Assigned task:
Your answer must be the listing, given again word for word.

━━━━━ Record set ━━━━━

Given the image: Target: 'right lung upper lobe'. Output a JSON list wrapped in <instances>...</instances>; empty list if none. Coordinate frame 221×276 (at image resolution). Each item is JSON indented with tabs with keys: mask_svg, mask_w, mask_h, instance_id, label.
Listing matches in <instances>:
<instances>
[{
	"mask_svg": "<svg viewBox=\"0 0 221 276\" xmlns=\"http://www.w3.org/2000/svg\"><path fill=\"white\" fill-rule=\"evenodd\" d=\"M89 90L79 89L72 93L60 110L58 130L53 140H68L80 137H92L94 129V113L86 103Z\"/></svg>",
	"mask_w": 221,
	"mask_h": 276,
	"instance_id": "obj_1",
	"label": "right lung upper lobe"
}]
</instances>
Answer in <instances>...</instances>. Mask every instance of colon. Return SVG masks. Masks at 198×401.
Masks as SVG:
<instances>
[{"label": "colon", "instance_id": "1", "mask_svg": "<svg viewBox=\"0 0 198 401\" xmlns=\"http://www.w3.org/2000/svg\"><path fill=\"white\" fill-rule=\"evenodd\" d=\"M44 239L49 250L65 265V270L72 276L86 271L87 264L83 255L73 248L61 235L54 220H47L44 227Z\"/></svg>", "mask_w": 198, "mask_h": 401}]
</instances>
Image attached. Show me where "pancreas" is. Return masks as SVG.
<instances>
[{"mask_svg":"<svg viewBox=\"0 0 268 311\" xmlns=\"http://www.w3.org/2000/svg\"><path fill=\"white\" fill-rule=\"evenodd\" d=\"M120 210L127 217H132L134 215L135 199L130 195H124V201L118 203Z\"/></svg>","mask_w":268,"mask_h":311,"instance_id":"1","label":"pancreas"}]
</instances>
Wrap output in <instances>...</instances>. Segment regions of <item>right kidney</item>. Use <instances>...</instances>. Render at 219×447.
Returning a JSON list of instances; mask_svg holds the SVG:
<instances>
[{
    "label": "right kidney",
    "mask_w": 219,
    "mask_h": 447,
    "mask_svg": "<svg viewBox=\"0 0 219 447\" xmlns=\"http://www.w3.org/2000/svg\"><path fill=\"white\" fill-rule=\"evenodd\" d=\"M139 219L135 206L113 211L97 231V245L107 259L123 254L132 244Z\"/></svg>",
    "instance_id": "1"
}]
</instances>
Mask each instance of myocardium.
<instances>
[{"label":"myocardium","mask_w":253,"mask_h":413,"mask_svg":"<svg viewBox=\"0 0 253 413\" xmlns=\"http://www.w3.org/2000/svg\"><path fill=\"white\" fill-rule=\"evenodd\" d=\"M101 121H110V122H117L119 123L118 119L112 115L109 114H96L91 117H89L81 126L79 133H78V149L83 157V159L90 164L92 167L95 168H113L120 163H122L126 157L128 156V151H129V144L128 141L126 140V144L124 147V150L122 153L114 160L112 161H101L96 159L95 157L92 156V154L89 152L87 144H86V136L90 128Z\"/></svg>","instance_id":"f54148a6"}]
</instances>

━━━━━

Exercise response:
Given the image: Target: 'right lung upper lobe'. Output a JSON list wrapped in <instances>...</instances>; empty list if none. Coordinate frame 221×276 (at image resolution). Each item is JSON indented with tabs with keys: mask_svg, mask_w, mask_h, instance_id, label.
Listing matches in <instances>:
<instances>
[{
	"mask_svg": "<svg viewBox=\"0 0 221 276\" xmlns=\"http://www.w3.org/2000/svg\"><path fill=\"white\" fill-rule=\"evenodd\" d=\"M89 90L79 89L72 93L60 110L58 130L53 140H68L80 137H92L94 129V113L86 103Z\"/></svg>",
	"mask_w": 221,
	"mask_h": 276,
	"instance_id": "obj_1",
	"label": "right lung upper lobe"
}]
</instances>
Answer in <instances>...</instances>. Mask every instance of colon. Return SVG masks. Masks at 198×401.
Masks as SVG:
<instances>
[{"label": "colon", "instance_id": "1", "mask_svg": "<svg viewBox=\"0 0 198 401\" xmlns=\"http://www.w3.org/2000/svg\"><path fill=\"white\" fill-rule=\"evenodd\" d=\"M44 239L49 250L65 265V270L72 276L86 271L87 264L83 255L73 248L61 235L54 220H47L44 227Z\"/></svg>", "mask_w": 198, "mask_h": 401}]
</instances>
Image attached. Show me where "pancreas" is. Return masks as SVG.
<instances>
[{"mask_svg":"<svg viewBox=\"0 0 268 311\" xmlns=\"http://www.w3.org/2000/svg\"><path fill=\"white\" fill-rule=\"evenodd\" d=\"M120 210L127 217H132L134 215L135 199L130 195H124V201L118 203Z\"/></svg>","mask_w":268,"mask_h":311,"instance_id":"1","label":"pancreas"}]
</instances>
Wrap output in <instances>...</instances>. Segment regions of <item>right kidney</item>. Use <instances>...</instances>. Render at 219×447.
Returning a JSON list of instances; mask_svg holds the SVG:
<instances>
[{
    "label": "right kidney",
    "mask_w": 219,
    "mask_h": 447,
    "mask_svg": "<svg viewBox=\"0 0 219 447\" xmlns=\"http://www.w3.org/2000/svg\"><path fill=\"white\" fill-rule=\"evenodd\" d=\"M139 219L135 206L113 211L97 231V245L107 259L123 254L132 244Z\"/></svg>",
    "instance_id": "1"
}]
</instances>
Mask each instance of myocardium.
<instances>
[{"label":"myocardium","mask_w":253,"mask_h":413,"mask_svg":"<svg viewBox=\"0 0 253 413\" xmlns=\"http://www.w3.org/2000/svg\"><path fill=\"white\" fill-rule=\"evenodd\" d=\"M101 121H110V122H117L119 123L118 119L112 115L109 114H96L91 117H89L81 126L79 133H78V149L83 157V159L90 164L92 167L95 168H113L120 163H122L126 157L128 156V151H129V144L128 141L126 140V144L124 147V150L122 153L114 160L112 161H101L96 159L95 157L92 156V154L89 152L87 144H86V136L90 128Z\"/></svg>","instance_id":"f54148a6"}]
</instances>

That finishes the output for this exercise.